Popularity of text encodings

There are many methods of translating text into digital data, such as Baudot code, EBCDIC, and UTF-8, and the relative usage levels of them can provide insight into their usability, and historical trends can show the progress of new methods.

Exact measurements are not possible. Counts of numbers of documents are different than counts weighed by actual use or visibility of those documents. The encoding popularity varies depending on the language used for the documents, or the locale that is the source of the document, or the purpose of the document. Text may be ambiguous as to what encoding it is in, for instance pure ASCII text is valid ASCII or ISO-8859-1 or CP1252 or UTF-8. "Tags" may indicate a document encoding, but when this is incorrect this may be silently corrected by display software (for instance the HTML spec says that the tag for ISO-8859-1 should be treated as CP1252), so counts of tags may not be accurate.

Popularity on the World Wide Web

Use of the main encodings on the web from 2001 to 2012 as recorded by Google,[1] with UTF-8 overtaking all others in 2008 and over 60% of the web in 2012 (since then approaching 100%). The ASCII-only figure includes all web pages that only contain ASCII characters, regardless of the declared header.
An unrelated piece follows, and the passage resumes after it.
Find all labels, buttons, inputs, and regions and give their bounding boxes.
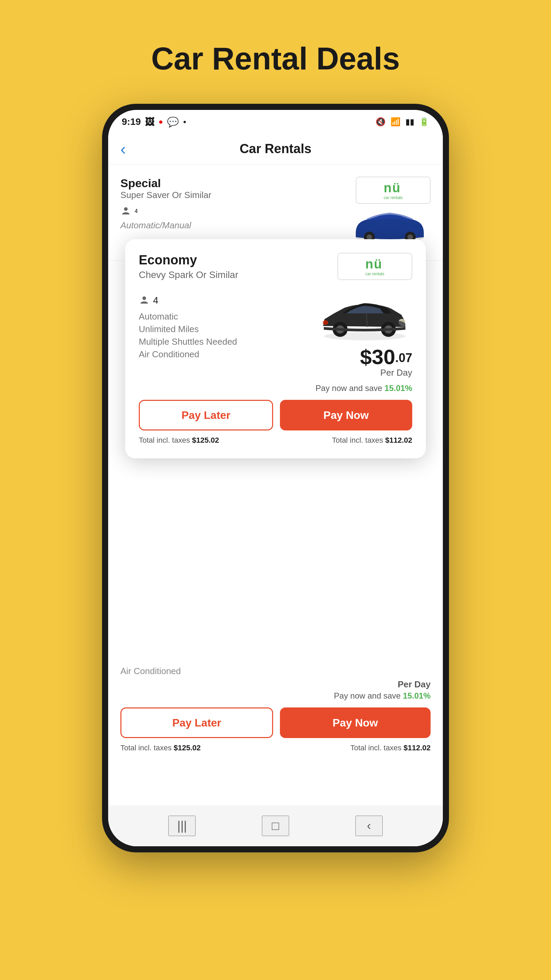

UTF-8 has been the most common encoding for the World Wide Web since 2008.[2] As of May 2022, UTF-8 accounts for on average 97.7% of all web pages (and 986 of the top 1,000 highest ranked web pages, the next most popular encoding, ISO-8859-1, is used by 4 of those sites).[3] UTF-8 includes ASCII as a subset; almost no websites declare only ASCII used.[4]

All countries and all of the tracked languages have less than 10% of alternative encodings on the web.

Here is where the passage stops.